When you’re contemplating building a new home or remodeling your existing Connecticut home, choosing new tile may not be the first item on your to-do list. But because there are so many different kinds of tiles—and applications—it’s a good idea to get a jump on collecting information. That’s why we posted our Updated Tile Guide: Types, Sizes, Patterns, and More some time ago.
And while tile may sometimes take a backseat to items such as countertops, cabinets, appliances, and window treatments, the impact it can have (in an entryway, a kitchen, or a bathroom) is significant. With that in mind, let’s take a look at some fun and fascinating facts (along with a few tips) that can help you make the most of these geometrically shaped pieces of pottery or porcelain.
- Tiles have been around for a long time. In fact, the earliest known tiles were found in an archaeological dig in Egypt, and they date back to about 4,700 BC.
- Tiles are the number one choice of wall covering in bathrooms because they are easy to clean, non-porous when glazed, and mold resistant.
- Ceramic tiles are the most common type of tile and offer the widest variety.
- Porcelain tiles cost more than ceramic, but they are stronger, better for higher traffic areas, and available in large formats up to two feet square!
- Real stone and marble tiles are much more expensive and more difficult to work with. They can also be porous and may need to be sealed. There are, however, some very realistic and smart engineered faux alternatives out there.
- Bullnose refers to the edge of a tile, which can be either single bullnose (rounded on one edge) or double bullnose (rounded on both sides).
- Subway tiles are typically 3 x 6 inches, and, as the name suggests, were often used in subways in the US. They are often white, and can be laid in a variety of patterns, including herringbone!
- Mosaic tiles are small tiles that have been used to create decorative patterns for millennia. These days, mosaics are often supplied on a pre-made cloth backing, which makes applying them much easier than it used to be!
- Listellos are the Italian name for finger tiles. These are small, narrow, short tiles (often in a variety of shades or colors) that are used to create borders or decorative features in higher end tiling installations.
- Wall tiles are usually thinner, smaller and lighter. They are also usually weaker, and not designed to withstand significant temperature changes. That’s why you never want to use wall tiles on the floor.
- Tile cement is a premixed mortar that only requires the addition of water to create a thick, glue-like paste that is used to stick tiles to walls and floors.
- Grout is very fine powdered cement that can come in a variety of different colors that is used to fill the gaps between tiles.

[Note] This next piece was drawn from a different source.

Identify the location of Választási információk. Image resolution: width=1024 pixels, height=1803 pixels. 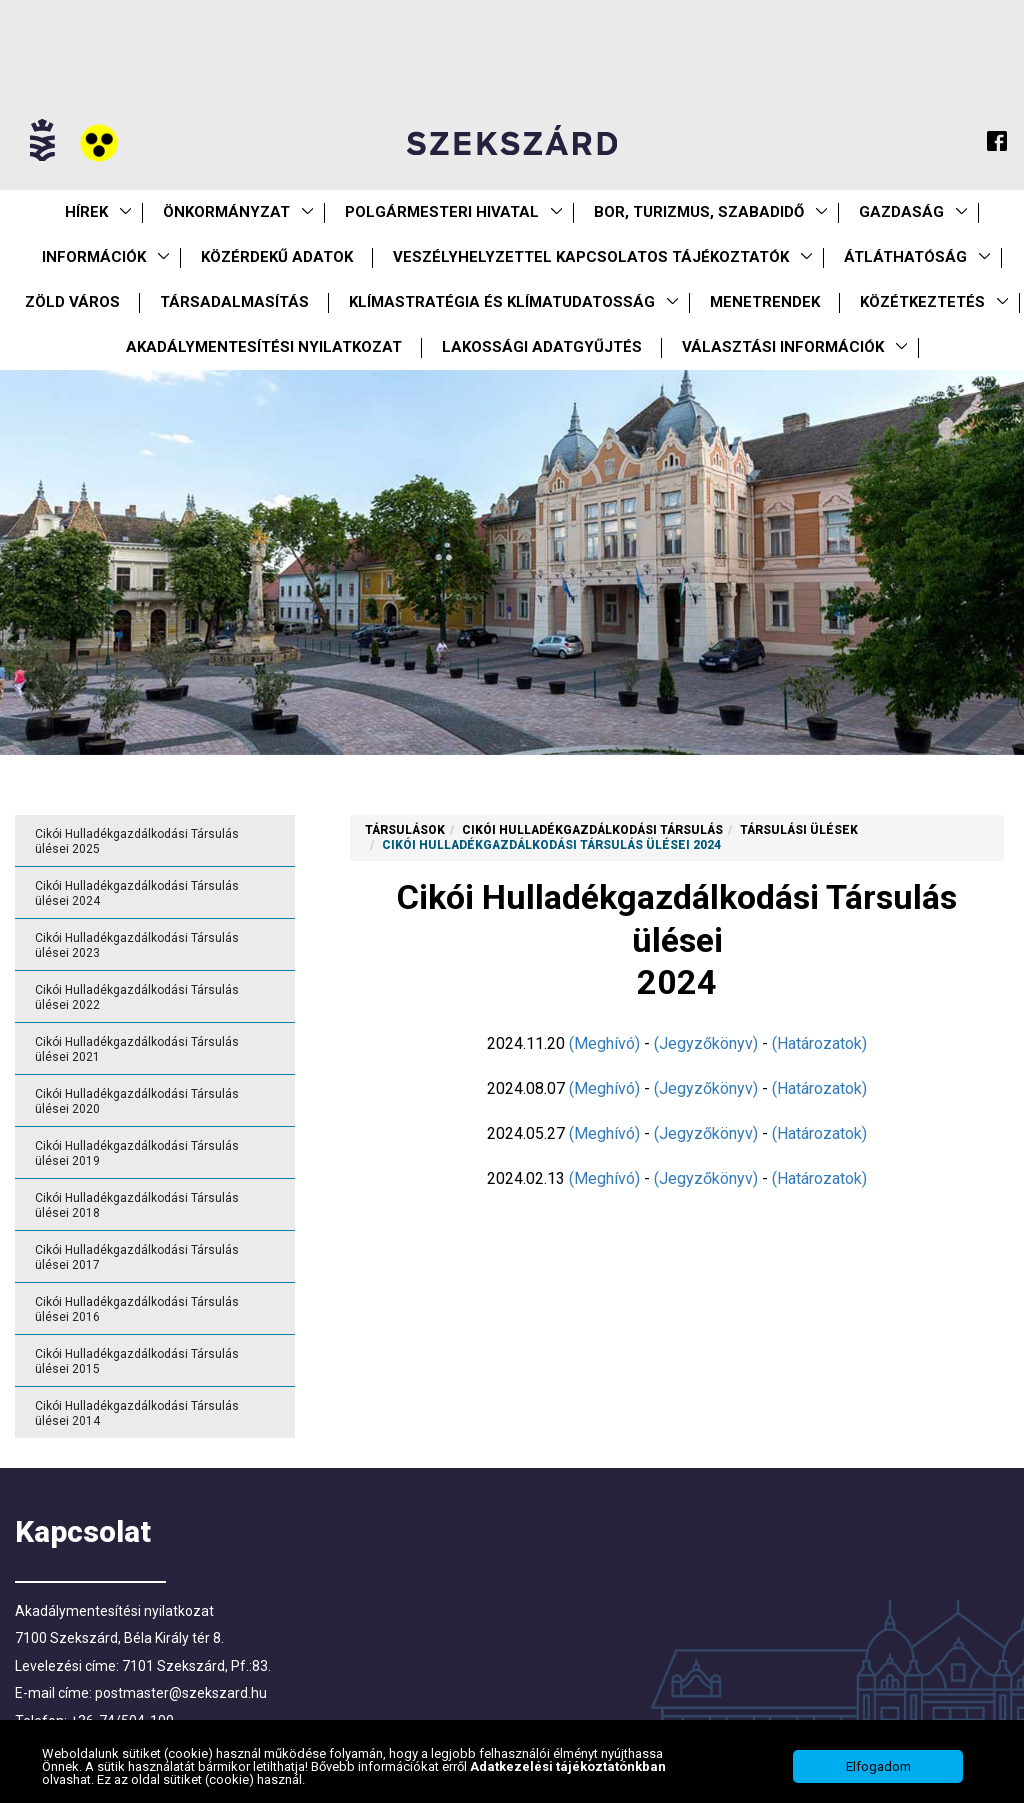
(783, 347). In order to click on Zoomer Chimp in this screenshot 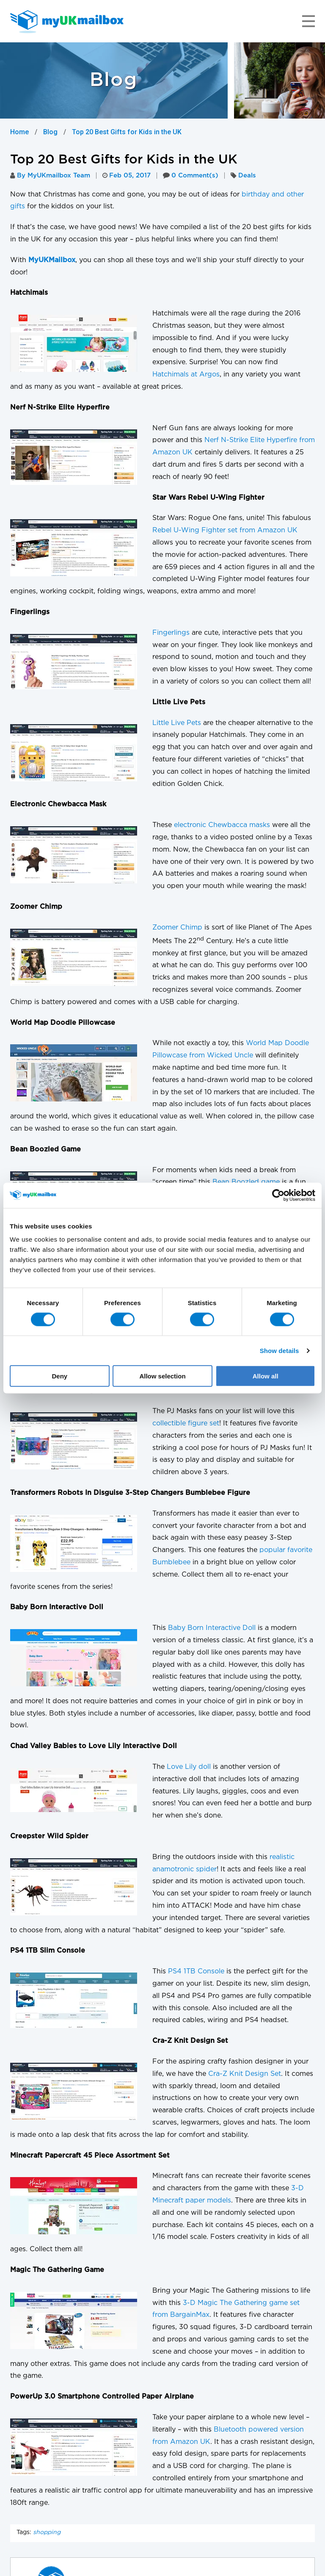, I will do `click(177, 927)`.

- Tile must be installed on a flat surface, or it will crack or loosen over time. Self-leveling cement compounds can fix uneven floors, and walls can be filled or plastered if there are small holes or imperfections. For large issues, it may be necessary to re-hang new drywall.
Tiles can really change the look and feel of a room, and they’re a much bigger investment than paint! If you are building a new home or renovating, you probably want to spend a fair amount of time researching your options.
Bathroom Tile Trends
Bathrooms are one of the most popular places to showcase great tile work. Because installing tile is somewhat labor intensive it's not something you want to replace every few years. So how do you choose a tile that won't look outdated right away? Here's a quick look at some current bathroom tile trends you may want to consider. As you review these options that are popular today, keep in mind that there is a big difference between a trend and a fad. Here’s a post that explores that comparison in more detail.
Current contemporary designs tend to lean heavily toward the use of neutral tile colors. They work well with the sleek and simple lines of contemporary design. Both beige and grey are currently popular choices for complementary colors.
New-Look Subway Tiles
Not that long ago, some designers predicted the death of subway tiles. They were seen as too boring. Today, subway tiles are a bit more interesting. There is more variety in size, color, and pattern in the current crop of subway tiles. Plus, some designers and homeowners are using contrasting grout color to achieve a more striking effect.
Marvelous Matte Finishes
Often people think of glossy finishes when considering tile. Matte finished tiles, however, create a soft and striking beauty that never looks “over-the-top. A nice feature of matte tiles is that they don’t smudges or watermarks nearly as much as tiles with a glossy finish.
We already mentioned that the sizes and shapes of subway tiles have changed. That's something that's occurring with other kinds of tile as well. Depending on your situation (and your personal sense of style) you can get really creative with your use of tile with new graphic patterns that can be subtle touches or look like a piece of art.
Patterns and colors aren’t the only things that are changing in the world of tile. We’re starting to see new shapes as well. If you browse through design sites (such as houzz.com) you’ll see traditional shapes (such as rectangles) alongside hexagons and other geometric shapes.
Tile may not be the first thing you think about before building or remodeling, but with all the choices out there, it’s never too early to start thinking about it!